**What to produce**
Output the records below in full, word for word; pictures do not belong in it.

-- Opening Marker --

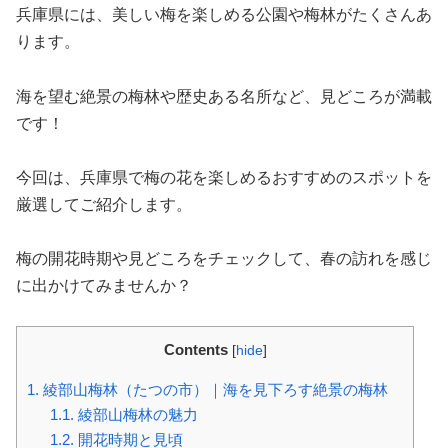
兵庫県には、美しい梅を楽しめる公園や梅林がたくさんあ
ります。
海を望む絶景の梅林や歴史ある名所など、見どころが満載
です！
今回は、兵庫県で梅の花を楽しめるおすすめのスポットを
厳選してご紹介します。
梅の開花時期や見どころをチェックして、春の訪れを感じ
に出かけてみませんか？
Contents
[
hide
]
1.
綾部山梅林（たつの市）｜海を見下ろす絶景の梅林
1.1.
綾部山梅林の魅力
1.2.
開花時期と見頃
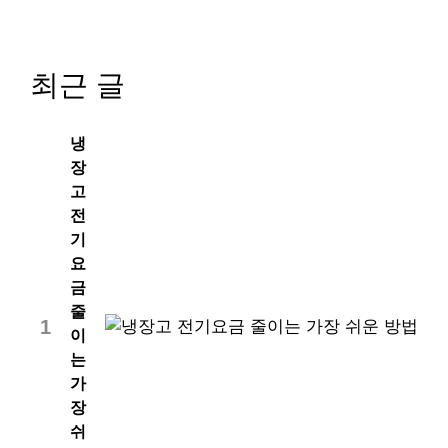
최근 글
냉
장
고
전
기
요
금
줄
1
이
는
가
장
쉬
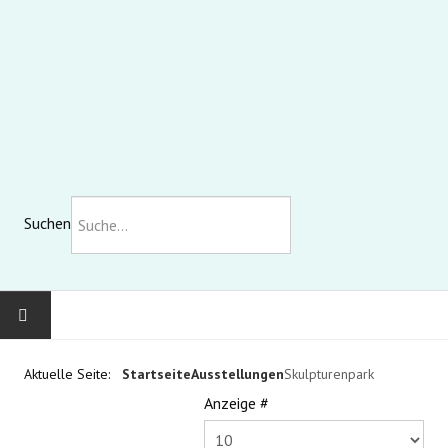
Suchen
KOMMUNALE GALERIE
Aktuelle Seite:
Startseite
Ausstellungen
Skulpturenpark
Anzeige #
AUSSTELLUNGEN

-- Closing Marker --

**Exercise result**
兵庫県には、美しい梅を楽しめる公園や梅林がたくさんあ
ります。
海を望む絶景の梅林や歴史ある名所など、見どころが満載
です！
今回は、兵庫県で梅の花を楽しめるおすすめのスポットを
厳選してご紹介します。
梅の開花時期や見どころをチェックして、春の訪れを感じ
に出かけてみませんか？
Contents
[
hide
]
1.
綾部山梅林（たつの市）｜海を見下ろす絶景の梅林
1.1.
綾部山梅林の魅力
1.2.
開花時期と見頃
최근 글
냉
장
고
전
기
요
금
줄
1
이
는
가
장
쉬
Suchen
KOMMUNALE GALERIE
Aktuelle Seite:
Startseite
Ausstellungen
Skulpturenpark
Anzeige #
AUSSTELLUNGEN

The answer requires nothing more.